ESG practices key to investments
KWAP: Sustainability element must be GLICs’ priority澳幸运5开户（www.a55555.net）是澳洲幸运5彩票官方网站，开放澳洲幸运5彩票会员开户、澳洲幸运5彩票代理开户、澳洲幸运5彩票线上投注、澳洲幸运5实时开奖等服务的平台。
PETALING JAYA: Retirement Fund Inc (KWAP) has warned that it “will not hesitate” to dispose of its investments, if the investee companies fail to show betterment in their environmental, social and governance (ESG) practices.
Nik Amlizan Mohamed, the CEO of the pension fund, said that KWAP has taken such action in the past, although she stopped short of naming the investee companies.

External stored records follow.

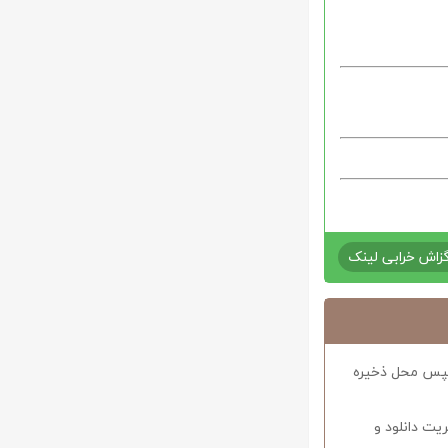
زاش خرابی لینک
د سپس محل ذخیره
ریت دانلود و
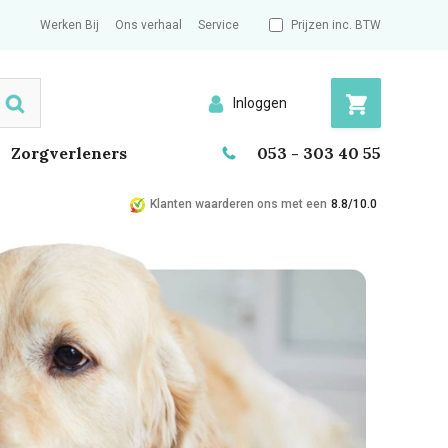
Werken Bij
Ons verhaal
Service
Prijzen inc. BTW
Inloggen
Search
Zorgverleners
053 - 303 40 55
Klanten waarderen ons met een
8.8/10.0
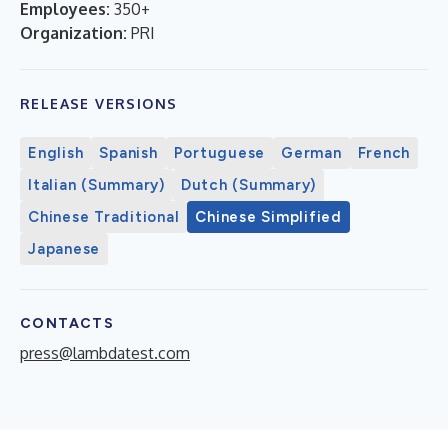
Employees:
350+
Organization:
PRI
RELEASE VERSIONS
English
Spanish
Portuguese
German
French
Italian (Summary)
Dutch (Summary)
Chinese Traditional
Chinese Simplified
Japanese
CONTACTS
press@lambdatest.com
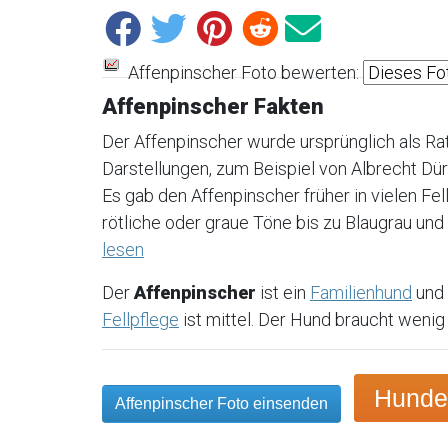
Affenpinscher Foto bewerten:
Affenpinscher Fakten
Der Affenpinscher wurde ursprünglich als Rat
Darstellungen, zum Beispiel von Albrecht Dür
Es gab den Affenpinscher früher in vielen Fe
rötliche oder graue Töne bis zu Blaugrau und
lesen
Der
Affenpinscher
ist ein
Familienhund
und 
Fellpflege
ist mittel. Der Hund braucht wenig
Hundem
Affenpinscher Foto einsenden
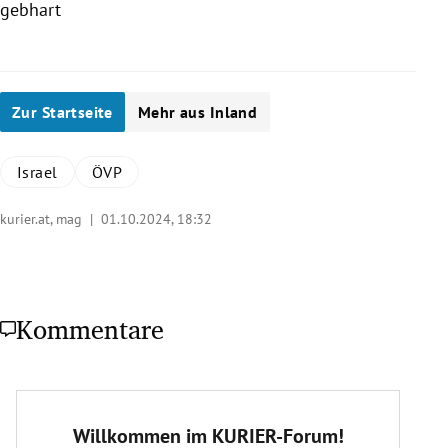
gebhart
Zur Startseite
Mehr aus Inland
Israel
ÖVP
kurier.at, mag |
01.10.2024, 18:32
Kommentare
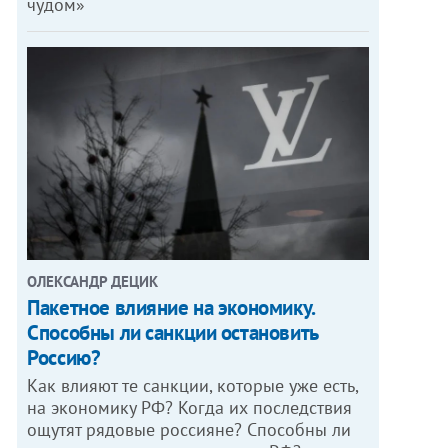
чудом»
ОЛЕКСАНДР ДЕЦИК
Пакетное влияние на экономику.
Способны ли санкции остановить
Россию?
Как влияют те санкции, которые уже есть,
на экономику РФ? Когда их последствия
ощутят рядовые россияне? Способны ли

Nevertheless, it is worth noting that KWAP has sold its entire stake in Serba Dinamik Holdings Bhd earlier this year, after the company was found embroiled in multi-billion-ringgit financial irregularities.
Nik Amlizan, who made history in 2020 as the first woman to head a Malaysian pension fund, also noted that KWAP’s ESG policy was recently enhanced to incorporate two additional aspects.
“The first (aspect) is not to invest in companies that are in violation of widely accepted ethical norms, standards and laws with regard to human rights, labour standards, environment as well as corruption.
“The second aspect is not to invest in companies that operate in an unsustainable manner with severe and irremediable damage to biodiversity, ecosystem, climate as well as community,” she said during the Why Malaysia? virtual panel discussion jointly-organised by Bursa Malaysia and Malayan Banking Bhd.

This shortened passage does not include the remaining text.